§ **Task description**
If a record holds a picture, drop the picture and return the rest of the record word for word.

§ **Saved entries**
^^^^^^^^

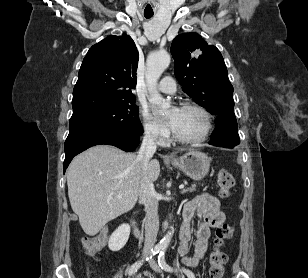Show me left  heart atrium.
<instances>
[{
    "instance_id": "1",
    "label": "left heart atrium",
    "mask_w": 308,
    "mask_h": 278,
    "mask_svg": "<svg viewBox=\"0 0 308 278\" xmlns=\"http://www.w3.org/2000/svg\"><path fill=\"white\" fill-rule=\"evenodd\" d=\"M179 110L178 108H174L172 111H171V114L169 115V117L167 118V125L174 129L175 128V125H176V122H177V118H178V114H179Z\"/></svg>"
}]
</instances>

^^^^^^^^

§ **Exercise output**
Show me left  heart atrium.
<instances>
[{
    "instance_id": "1",
    "label": "left heart atrium",
    "mask_w": 308,
    "mask_h": 278,
    "mask_svg": "<svg viewBox=\"0 0 308 278\" xmlns=\"http://www.w3.org/2000/svg\"><path fill=\"white\" fill-rule=\"evenodd\" d=\"M179 110L178 108H174L172 111H171V114L169 115V117L167 118V125L174 129L175 128V125H176V122H177V118H178V114H179Z\"/></svg>"
}]
</instances>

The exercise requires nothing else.